Le ton de sa musique a encore nettement évolué récemment. Deux ans après avoir retrouvé le droit de sortir de chez lui, Rio a plaidé coupable d’un crime et écopé de 44 mois de prison. Avec son morceau d’au revoir, Last Day Out, comme sur toute une partie de Life Of a Yung OG, un album entièrement produit par Nuez, l’humeur habituelle de Rio est mêlée d’une nostalgie et d’une mélancolie toutes nouvelles.

C’est d’abord le changement de tonalité des productions qui permet de ressentir cette évolution. Le son de Flint est d’abord poli et nettoyé par un vrai mixage puis, dans les deux derniers tiers du disque, filtré au point d’en récupérer la sève nue et toutes les influences qui étaient cachées sous l’écorce, les rythmiques de Mannie Fresh, les samples aériens qui plaisent autant à Queensbridge qu’à Oakland, le blues et la country des cow-boys noirs. La musique, plus épurée, laisse d’avantage de place à Rio et à ses nouvelles facettes.

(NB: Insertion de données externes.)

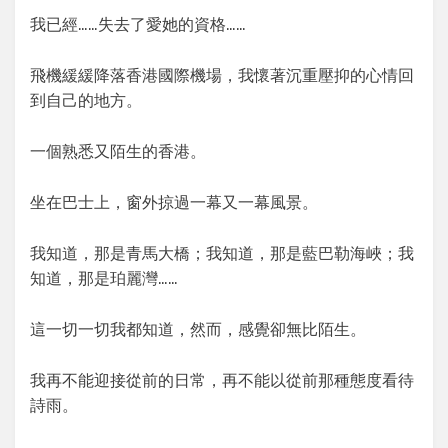
我已經……失去了愛她的資格……
飛機緩緩降落香港國際機場，我懷著沉重壓抑的心情回
到自己的地方。
一個熟悉又陌生的香港。
坐在巴士上，窗外掠過一幕又一幕風景。
我知道，那是青馬大橋；我知道，那是藍巴勒海峽；我
知道，那是珀麗灣……
這一切一切我都知道，然而，感覺卻無比陌生。
我再不能迎接從前的日常，再不能以從前那種態度看待
詩雨。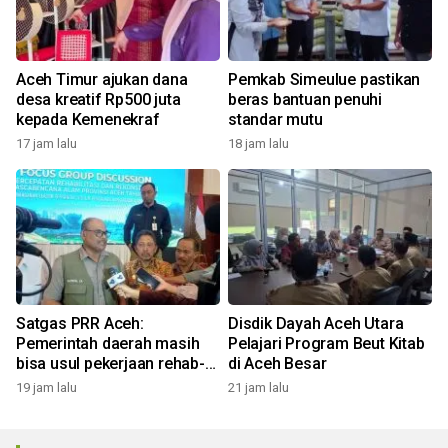
Aceh Timur ajukan dana
Pemkab Simeulue pastikan
desa kreatif Rp500 juta
beras bantuan penuhi
kepada Kemenekraf
standar mutu
17 jam lalu
18 jam lalu
Satgas PRR Aceh:
Disdik Dayah Aceh Utara
Pemerintah daerah masih
Pelajari Program Beut Kitab
bisa usul pekerjaan rehab-
di Aceh Besar
rekon masuk Inpres
19 jam lalu
21 jam lalu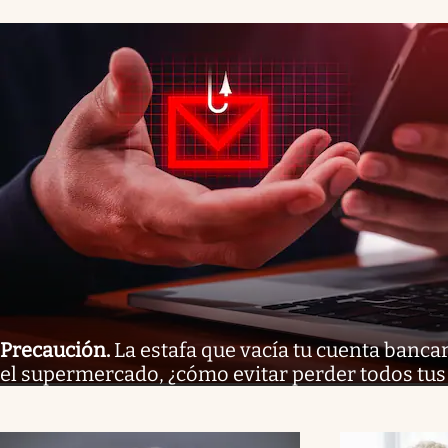
Precaución
.
La estafa que vacía tu cuenta bancar
el supermercado, ¿cómo evitar perder todos tus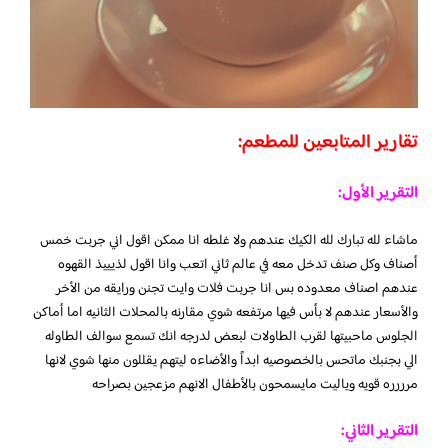
تقارير المتابعين للمطعم:
التقرير الأول:
ماشاء لله تبارك لله الكيك عندهم ولا غلطه انا ممكن اقول اني جربت خمس
أصناف وكل صنف تدخل معه في عالم ثاني اتعب وانا اقول لذيييذ القهوه
عندهم اصناف معدوده بس انا جربت فلات وايت تجنن ورايقه من الأخر
والأسعار عندهم لا بأس فيها مرتفعه شوي مقارنه بالمحلات الثانيه اما أماكن
الجلوس ماحبيتها لقرب الطاولات لبعض لدرجه انك تسمع سوالف الطاوله
الي بجنبك ماتحس بالخصوصيه ابداً والأضاءه ليتهم يقللون منها شوي لانها
مرررره قويه وياليت مايسمحون بالأطفال الانهم مزعجين بصراحه
التقرير الثاني: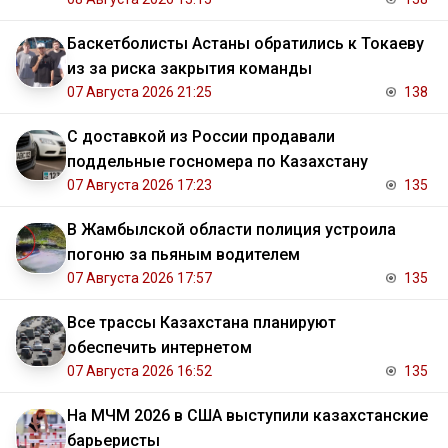
Баскетболисты Астаны обратились к Токаеву
из за риска закрытия команды
07 Августа 2026 21:25
138
С доставкой из России продавали
поддельные госномера по Казахстану
07 Августа 2026 17:23
135
В Жамбылской области полиция устроила
погоню за пьяным водителем
07 Августа 2026 17:57
135
Все трассы Казахстана планируют
обеспечить интернетом
07 Августа 2026 16:52
135
На МЧМ 2026 в США выступили казахстанские
барьеристы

Grâce aux orgues sudistes, ses farces sur la vie de dealers prennent des airs de récits d’errances paranoïaques à la Scarface, et sur un sample de Tryin’ to Get the Feeling Again, dont le titre dit déjà beaucoup, les émotions rappellent quand Pimp C, Max B, Boosie, Peezy ou 03 Greedo vivaient eux aussi leurs dernières heures de liberté.

Avec une confiance intacte, le refus d’avoir malgré tout le moindre regret, et un optimisme touchant, Rio a fait évoluer ses textes en laissant s’effriter le masque du personnage, pour raconter sa 25ème heure et énumérer tout ce qui va irrémédiablement lui manquer : des choses aussi simples que l’herbe fraiche, ses enfants et sa famille bien sur, mais vu comme la musique et son business gagnent du terrain sur les références au deal de drogue, on comprend que c’est aussi le rap qui va, finalement, laisser un vide dans sa vie.